Nearly all of the rights guaranteed by the Constitution to individuals are protected only against interference by government. This is sometimes called the requirement of “state action.” However, sometimes even a private individual’s actions are found to be “state action,” and thus subject to the Constitution. Here are the main concepts in this Chapter:

  • “Public function” doctrine: Under the “public function” doctrine, if a private individual or group is entrusted by the state to perform functions that are traditionally viewed as governmental in nature, the private individual becomes an agent of the state, and he constitute “state action.” Therefore, his acts must obey the Constitution.
  • “State involvement” doctrine: Alternatively, a private individual’s conduct may be transformed into “state action” if the state is heavily involved in those activities. This is the “state involvement” branch of state-action doctrine. Examples are where:
    • the state “commands” or “requires” the private person’s action;
    • the state “encourages” the private party’s actions;
    • the state and the private actor have a “symbiotic” or “mutually beneficial” relationship;
    • the state is “entangled” with the private actor (e.g., they act together to carry out the action being challenged).
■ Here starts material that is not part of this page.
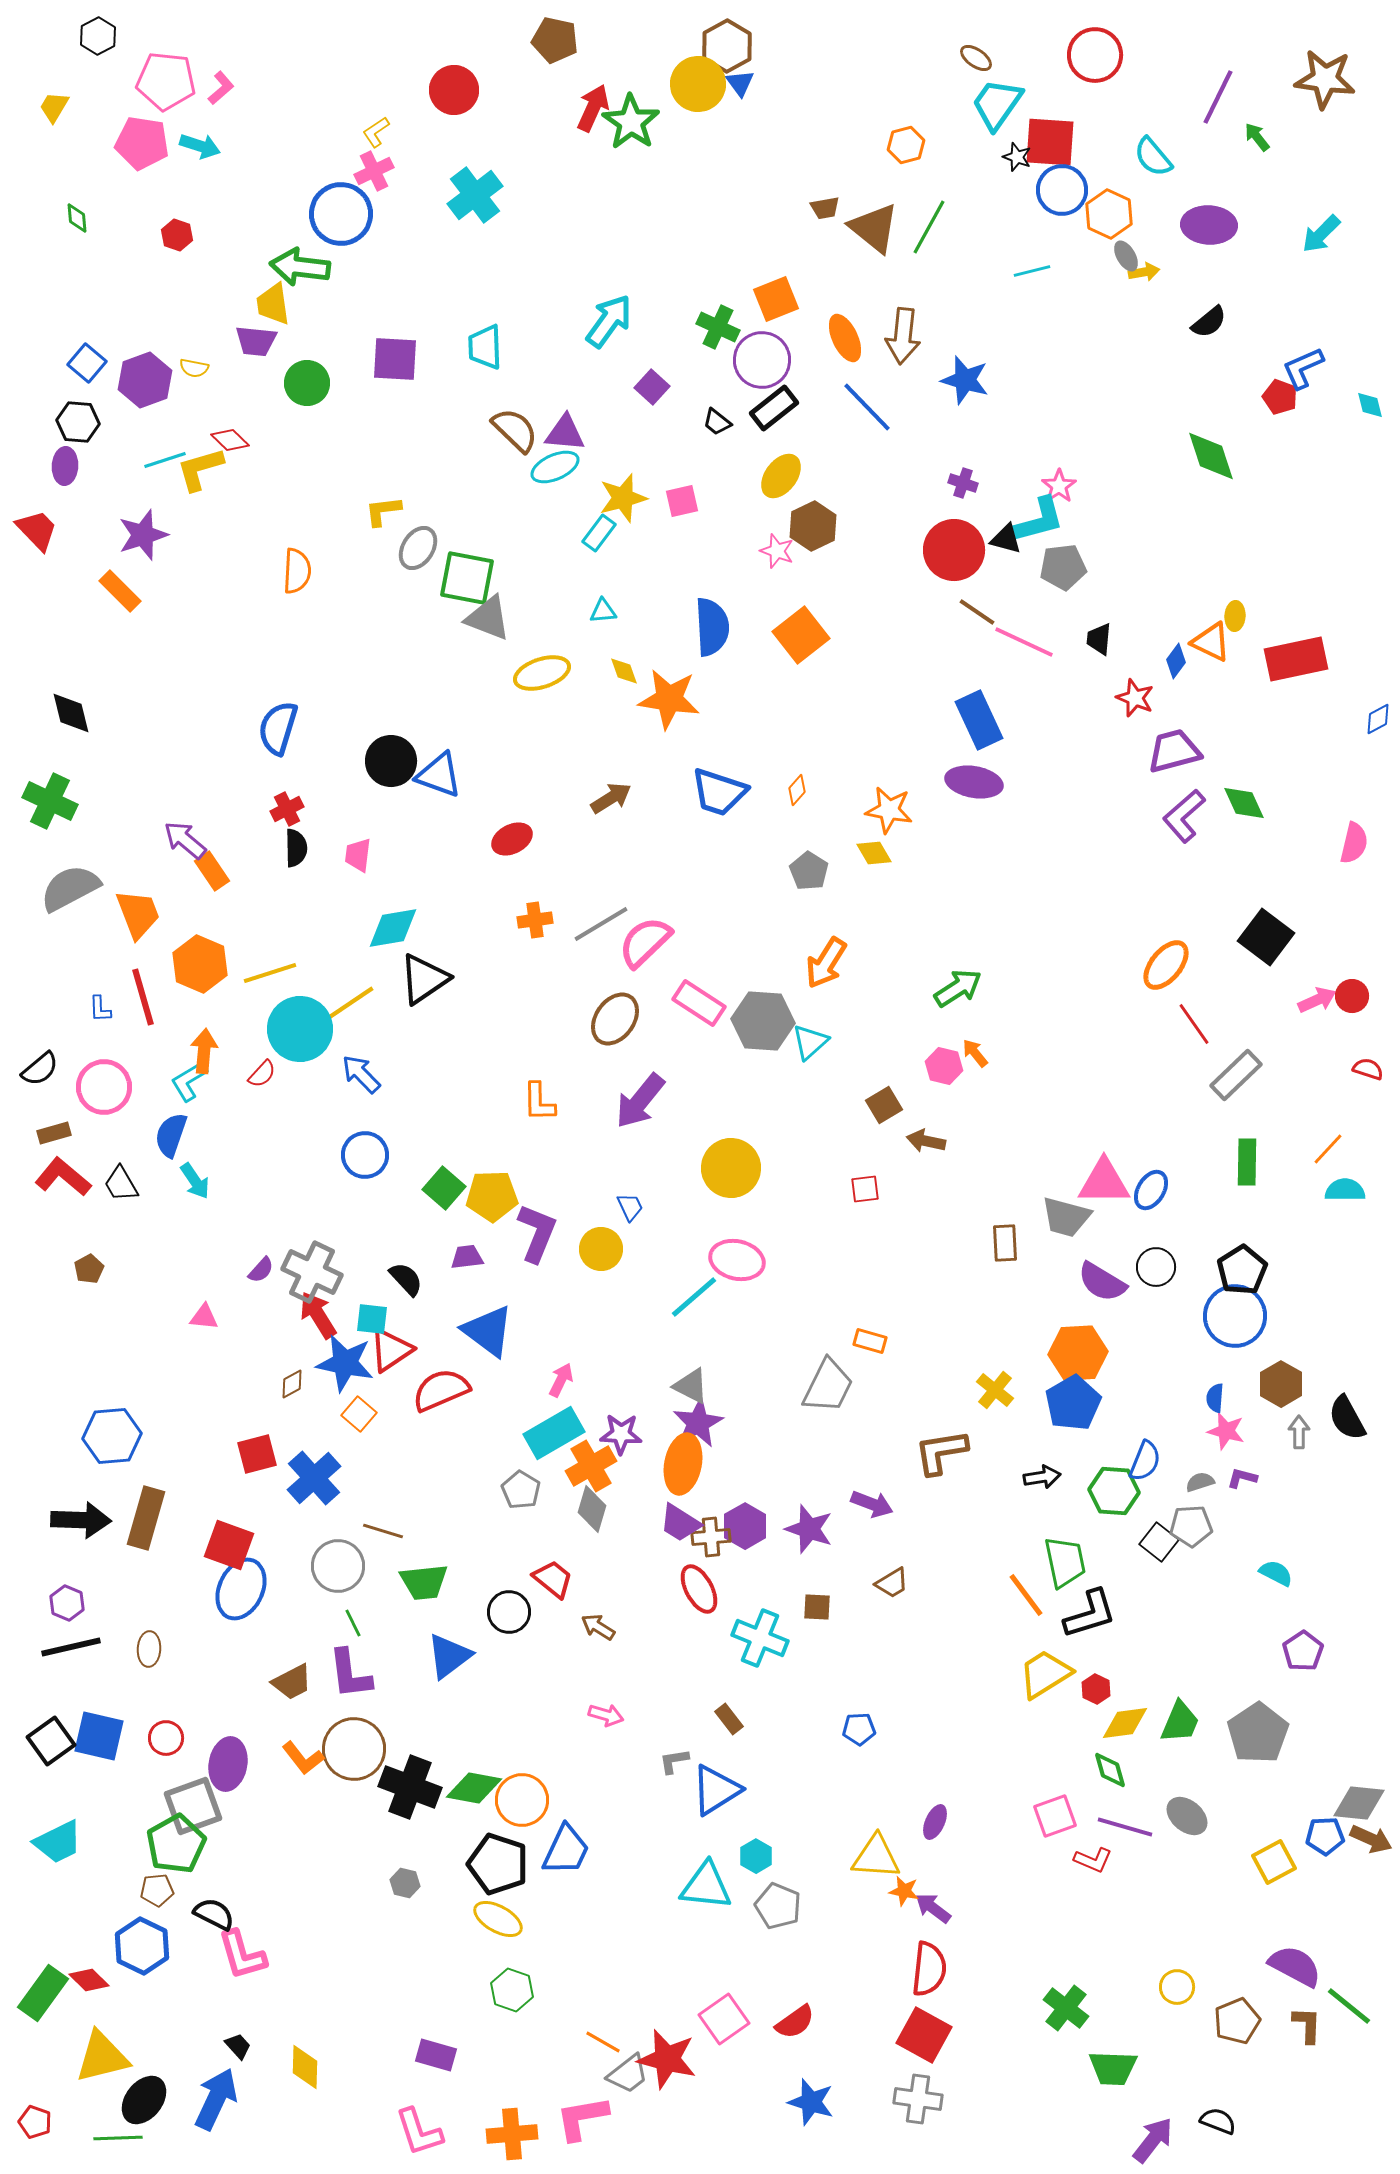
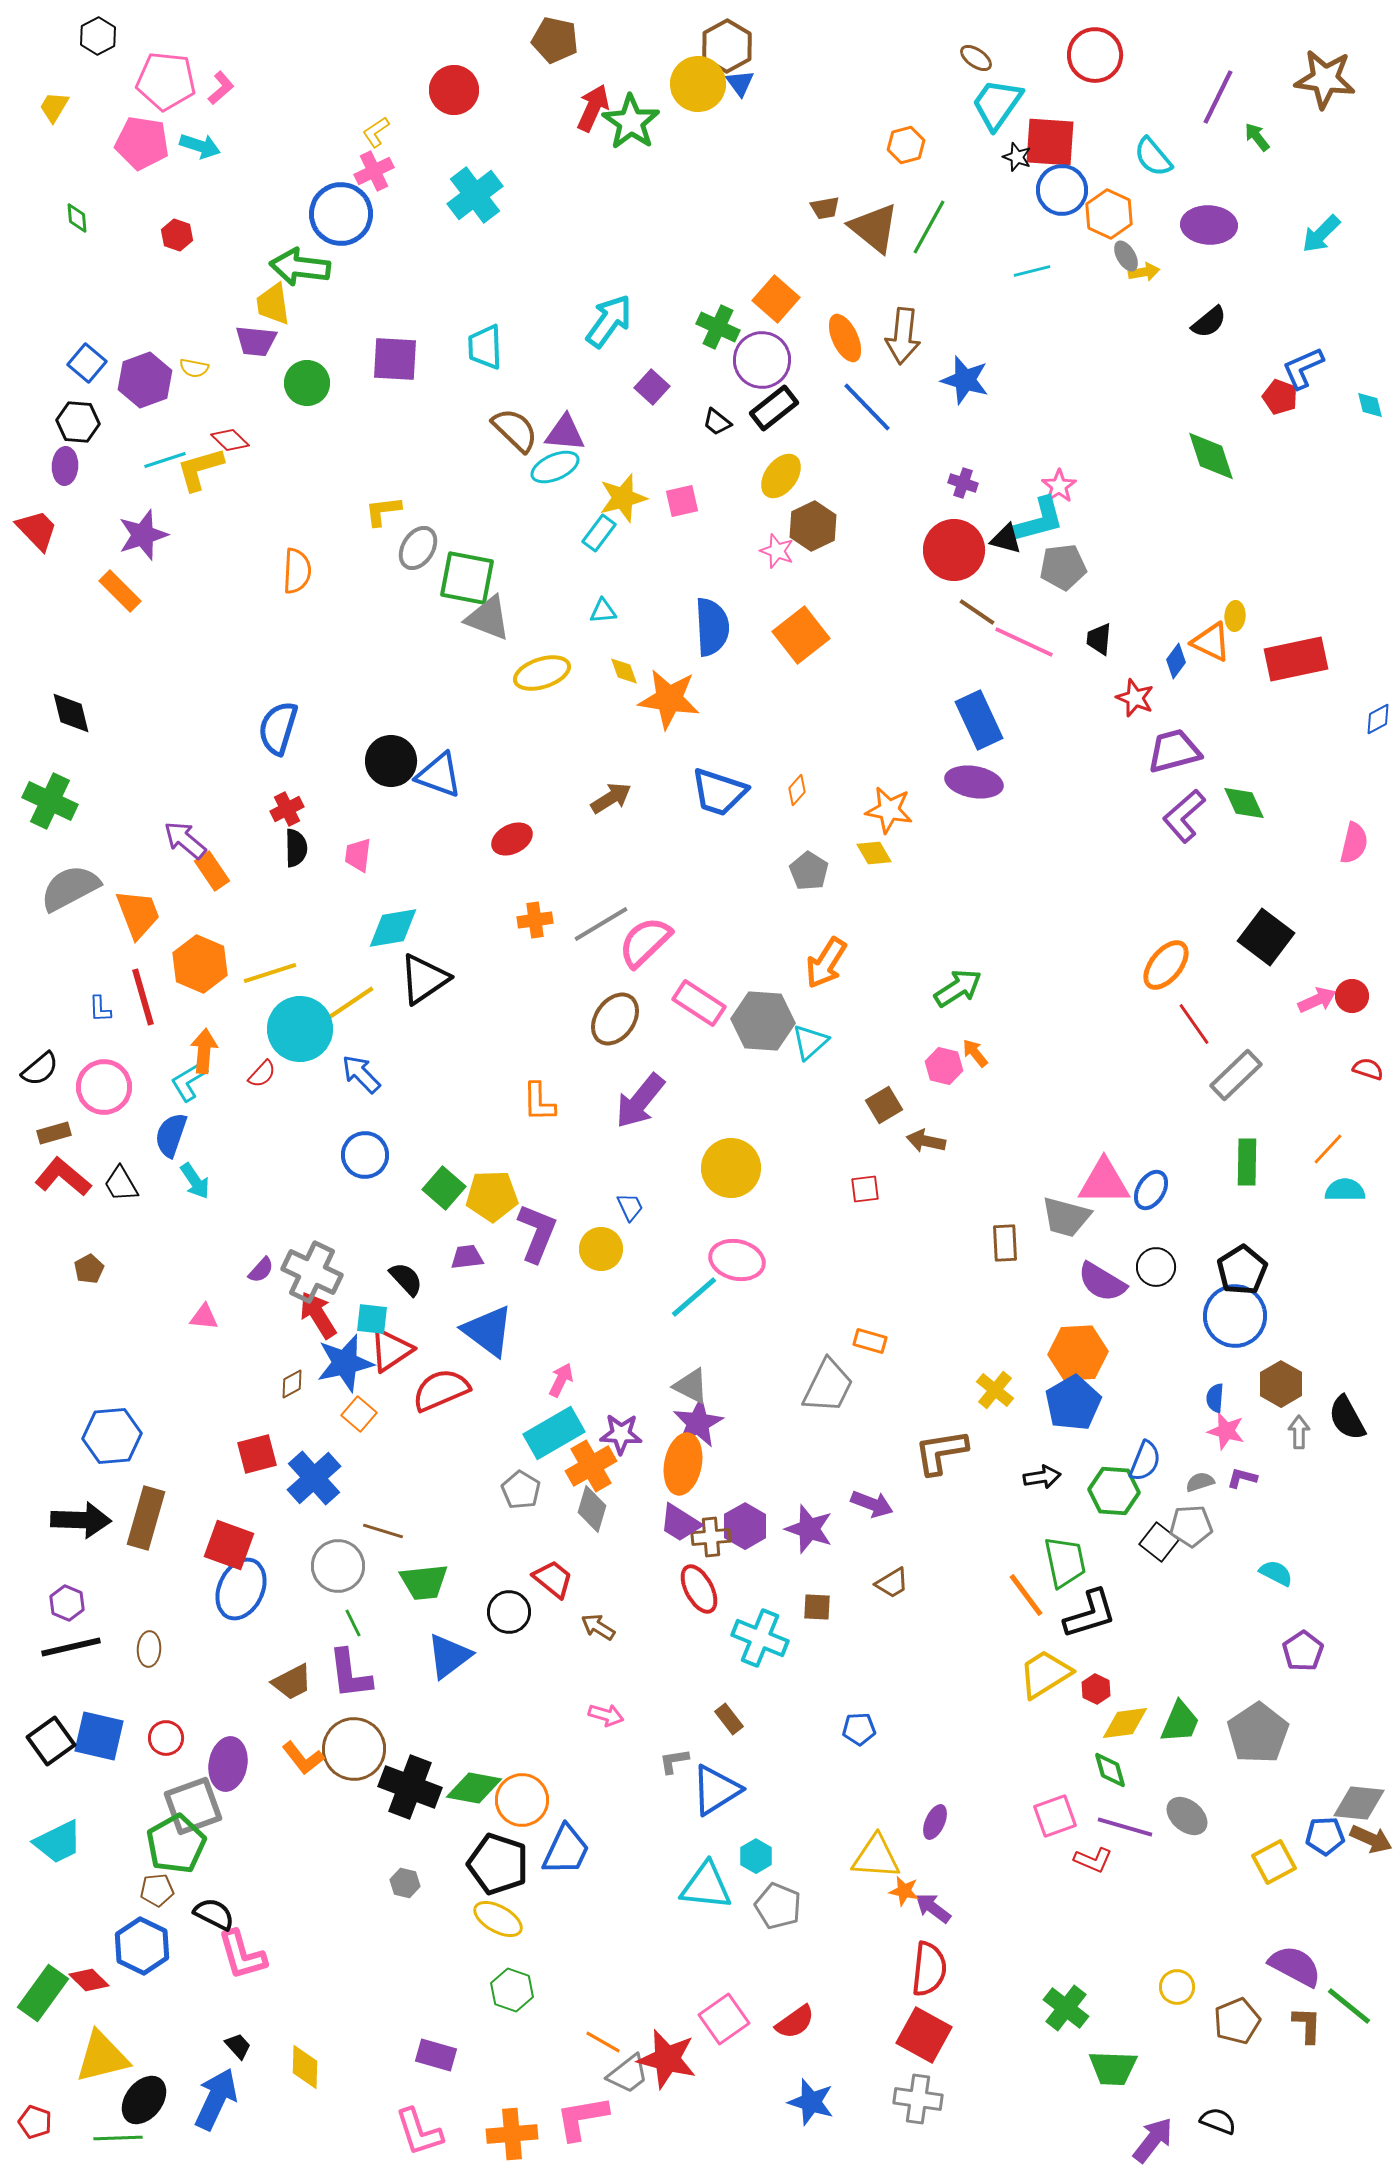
orange square at (776, 299): rotated 27 degrees counterclockwise
blue star at (345, 1363): rotated 24 degrees counterclockwise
A. Only state conduct covered: Nearly all of the rights and liberties which the Constitution guarantees to individuals are protected only against interference by governmental entities. For instance, the guarantees of due process and equal protection, given by §1 of the Fourteenth Amendment, are introduced by the words “No State shall. … ”

1. Self-executing rights:  In fact, of the constitutional rights which are “self-executing” (i.e., capable of enforcement by courts even without specific congressional legislation enacted to enforce the right), only the Thirteenth Amendment’s prohibition on slavery (discussed infra, p. 484) includes private as well as governmental conduct. See Tribe, p. 1688, n. 1.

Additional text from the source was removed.